(Beginning of Input for this task)
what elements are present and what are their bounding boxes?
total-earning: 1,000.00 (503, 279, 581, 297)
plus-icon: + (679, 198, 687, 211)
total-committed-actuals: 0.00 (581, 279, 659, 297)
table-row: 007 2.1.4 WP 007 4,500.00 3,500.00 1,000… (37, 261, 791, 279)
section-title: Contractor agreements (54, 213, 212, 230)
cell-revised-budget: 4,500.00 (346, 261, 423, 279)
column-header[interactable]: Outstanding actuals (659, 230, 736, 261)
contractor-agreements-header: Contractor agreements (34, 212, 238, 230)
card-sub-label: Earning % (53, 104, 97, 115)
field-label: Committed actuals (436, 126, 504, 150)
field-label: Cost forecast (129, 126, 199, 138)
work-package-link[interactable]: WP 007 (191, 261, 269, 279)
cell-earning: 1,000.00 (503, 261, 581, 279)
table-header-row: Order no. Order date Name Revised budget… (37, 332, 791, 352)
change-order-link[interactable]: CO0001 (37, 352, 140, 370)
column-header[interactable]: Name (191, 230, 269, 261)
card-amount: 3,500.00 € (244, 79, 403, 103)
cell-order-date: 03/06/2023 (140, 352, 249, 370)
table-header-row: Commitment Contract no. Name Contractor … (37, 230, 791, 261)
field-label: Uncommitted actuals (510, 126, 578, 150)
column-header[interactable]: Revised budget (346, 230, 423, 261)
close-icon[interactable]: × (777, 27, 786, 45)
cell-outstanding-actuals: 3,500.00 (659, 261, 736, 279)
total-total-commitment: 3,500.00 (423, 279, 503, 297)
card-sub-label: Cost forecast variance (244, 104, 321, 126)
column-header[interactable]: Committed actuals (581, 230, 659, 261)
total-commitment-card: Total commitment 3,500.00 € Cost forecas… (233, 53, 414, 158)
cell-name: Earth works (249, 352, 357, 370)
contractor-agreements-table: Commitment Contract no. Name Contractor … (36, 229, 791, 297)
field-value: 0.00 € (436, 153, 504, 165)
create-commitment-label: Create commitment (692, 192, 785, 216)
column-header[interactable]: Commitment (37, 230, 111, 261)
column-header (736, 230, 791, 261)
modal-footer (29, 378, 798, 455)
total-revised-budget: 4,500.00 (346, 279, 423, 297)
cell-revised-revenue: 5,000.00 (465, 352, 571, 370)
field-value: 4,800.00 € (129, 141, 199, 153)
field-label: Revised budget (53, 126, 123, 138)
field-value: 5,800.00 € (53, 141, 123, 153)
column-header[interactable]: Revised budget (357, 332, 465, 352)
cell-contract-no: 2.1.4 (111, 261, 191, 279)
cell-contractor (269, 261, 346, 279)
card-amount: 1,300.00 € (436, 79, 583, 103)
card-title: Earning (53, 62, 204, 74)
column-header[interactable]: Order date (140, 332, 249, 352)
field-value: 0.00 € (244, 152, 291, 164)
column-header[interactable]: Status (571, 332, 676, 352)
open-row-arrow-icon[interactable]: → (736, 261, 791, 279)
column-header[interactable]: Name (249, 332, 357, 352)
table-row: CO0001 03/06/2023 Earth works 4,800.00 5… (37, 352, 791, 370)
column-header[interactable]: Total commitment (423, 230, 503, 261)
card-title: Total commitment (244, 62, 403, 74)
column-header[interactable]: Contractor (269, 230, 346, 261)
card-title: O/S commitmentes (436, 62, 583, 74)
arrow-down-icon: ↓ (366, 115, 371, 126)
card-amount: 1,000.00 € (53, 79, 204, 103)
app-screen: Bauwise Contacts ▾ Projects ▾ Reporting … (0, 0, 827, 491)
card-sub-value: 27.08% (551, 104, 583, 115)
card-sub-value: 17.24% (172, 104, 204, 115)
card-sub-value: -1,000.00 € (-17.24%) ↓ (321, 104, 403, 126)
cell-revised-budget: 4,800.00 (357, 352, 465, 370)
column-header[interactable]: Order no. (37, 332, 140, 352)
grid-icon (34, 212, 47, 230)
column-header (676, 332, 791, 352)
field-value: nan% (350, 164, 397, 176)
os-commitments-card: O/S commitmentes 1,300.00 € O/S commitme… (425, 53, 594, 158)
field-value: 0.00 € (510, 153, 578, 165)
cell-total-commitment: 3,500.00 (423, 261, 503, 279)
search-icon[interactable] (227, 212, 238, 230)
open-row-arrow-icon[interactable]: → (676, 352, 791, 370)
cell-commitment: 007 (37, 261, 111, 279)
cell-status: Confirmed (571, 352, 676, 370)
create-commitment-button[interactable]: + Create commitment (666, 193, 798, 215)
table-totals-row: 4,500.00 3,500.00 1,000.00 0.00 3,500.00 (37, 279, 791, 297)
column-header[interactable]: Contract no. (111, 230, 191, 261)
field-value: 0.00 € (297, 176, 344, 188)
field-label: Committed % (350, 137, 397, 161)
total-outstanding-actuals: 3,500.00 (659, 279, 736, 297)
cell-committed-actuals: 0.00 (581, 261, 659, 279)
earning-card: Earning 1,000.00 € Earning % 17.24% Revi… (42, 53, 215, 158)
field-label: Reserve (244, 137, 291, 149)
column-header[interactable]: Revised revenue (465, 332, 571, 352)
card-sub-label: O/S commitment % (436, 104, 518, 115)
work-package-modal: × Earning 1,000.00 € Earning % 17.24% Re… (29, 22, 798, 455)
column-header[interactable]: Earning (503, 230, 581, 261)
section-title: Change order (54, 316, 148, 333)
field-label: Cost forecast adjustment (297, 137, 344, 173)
(End of Input for this task)
**Work to complete**: Quote the data in full, keeping each word unchanged.

**Result below**:
what elements are present and what are their bounding boxes?
total-earning: 1,000.00 (503, 279, 581, 297)
plus-icon: + (679, 198, 687, 211)
total-committed-actuals: 0.00 (581, 279, 659, 297)
table-row: 007 2.1.4 WP 007 4,500.00 3,500.00 1,000… (37, 261, 791, 279)
section-title: Contractor agreements (54, 213, 212, 230)
cell-revised-budget: 4,500.00 (346, 261, 423, 279)
column-header[interactable]: Outstanding actuals (659, 230, 736, 261)
contractor-agreements-header: Contractor agreements (34, 212, 238, 230)
card-sub-label: Earning % (53, 104, 97, 115)
field-label: Committed actuals (436, 126, 504, 150)
field-label: Cost forecast (129, 126, 199, 138)
work-package-link[interactable]: WP 007 (191, 261, 269, 279)
cell-earning: 1,000.00 (503, 261, 581, 279)
table-header-row: Order no. Order date Name Revised budget… (37, 332, 791, 352)
change-order-link[interactable]: CO0001 (37, 352, 140, 370)
column-header[interactable]: Name (191, 230, 269, 261)
card-amount: 3,500.00 € (244, 79, 403, 103)
cell-order-date: 03/06/2023 (140, 352, 249, 370)
table-header-row: Commitment Contract no. Name Contractor … (37, 230, 791, 261)
field-label: Uncommitted actuals (510, 126, 578, 150)
column-header[interactable]: Revised budget (346, 230, 423, 261)
close-icon[interactable]: × (777, 27, 786, 45)
cell-outstanding-actuals: 3,500.00 (659, 261, 736, 279)
total-total-commitment: 3,500.00 (423, 279, 503, 297)
card-sub-label: Cost forecast variance (244, 104, 321, 126)
column-header[interactable]: Committed actuals (581, 230, 659, 261)
total-commitment-card: Total commitment 3,500.00 € Cost forecas… (233, 53, 414, 158)
cell-name: Earth works (249, 352, 357, 370)
contractor-agreements-table: Commitment Contract no. Name Contractor … (36, 229, 791, 297)
field-value: 0.00 € (436, 153, 504, 165)
create-commitment-label: Create commitment (692, 192, 785, 216)
column-header[interactable]: Commitment (37, 230, 111, 261)
column-header (736, 230, 791, 261)
modal-footer (29, 378, 798, 455)
total-revised-budget: 4,500.00 (346, 279, 423, 297)
cell-revised-revenue: 5,000.00 (465, 352, 571, 370)
field-value: 4,800.00 € (129, 141, 199, 153)
field-label: Revised budget (53, 126, 123, 138)
field-value: 5,800.00 € (53, 141, 123, 153)
column-header[interactable]: Revised budget (357, 332, 465, 352)
cell-contract-no: 2.1.4 (111, 261, 191, 279)
cell-contractor (269, 261, 346, 279)
card-amount: 1,300.00 € (436, 79, 583, 103)
card-title: Earning (53, 62, 204, 74)
column-header[interactable]: Order date (140, 332, 249, 352)
field-value: 0.00 € (244, 152, 291, 164)
column-header[interactable]: Status (571, 332, 676, 352)
open-row-arrow-icon[interactable]: → (736, 261, 791, 279)
column-header[interactable]: Name (249, 332, 357, 352)
table-row: CO0001 03/06/2023 Earth works 4,800.00 5… (37, 352, 791, 370)
column-header[interactable]: Total commitment (423, 230, 503, 261)
card-title: Total commitment (244, 62, 403, 74)
column-header[interactable]: Contractor (269, 230, 346, 261)
card-title: O/S commitmentes (436, 62, 583, 74)
arrow-down-icon: ↓ (366, 115, 371, 126)
card-amount: 1,000.00 € (53, 79, 204, 103)
app-screen: Bauwise Contacts ▾ Projects ▾ Reporting … (0, 0, 827, 491)
card-sub-value: 27.08% (551, 104, 583, 115)
card-sub-value: 17.24% (172, 104, 204, 115)
card-sub-value: -1,000.00 € (-17.24%) ↓ (321, 104, 403, 126)
cell-revised-budget: 4,800.00 (357, 352, 465, 370)
column-header[interactable]: Order no. (37, 332, 140, 352)
grid-icon (34, 212, 47, 230)
column-header (676, 332, 791, 352)
field-value: nan% (350, 164, 397, 176)
os-commitments-card: O/S commitmentes 1,300.00 € O/S commitme… (425, 53, 594, 158)
field-value: 0.00 € (510, 153, 578, 165)
cell-total-commitment: 3,500.00 (423, 261, 503, 279)
search-icon[interactable] (227, 212, 238, 230)
open-row-arrow-icon[interactable]: → (676, 352, 791, 370)
cell-commitment: 007 (37, 261, 111, 279)
cell-status: Confirmed (571, 352, 676, 370)
create-commitment-button[interactable]: + Create commitment (666, 193, 798, 215)
table-totals-row: 4,500.00 3,500.00 1,000.00 0.00 3,500.00 (37, 279, 791, 297)
column-header[interactable]: Contract no. (111, 230, 191, 261)
field-value: 0.00 € (297, 176, 344, 188)
field-label: Committed % (350, 137, 397, 161)
total-outstanding-actuals: 3,500.00 (659, 279, 736, 297)
cell-committed-actuals: 0.00 (581, 261, 659, 279)
earning-card: Earning 1,000.00 € Earning % 17.24% Revi… (42, 53, 215, 158)
field-label: Reserve (244, 137, 291, 149)
column-header[interactable]: Revised revenue (465, 332, 571, 352)
card-sub-label: O/S commitment % (436, 104, 518, 115)
work-package-modal: × Earning 1,000.00 € Earning % 17.24% Re… (29, 22, 798, 455)
column-header[interactable]: Earning (503, 230, 581, 261)
section-title: Change order (54, 316, 148, 333)
field-label: Cost forecast adjustment (297, 137, 344, 173)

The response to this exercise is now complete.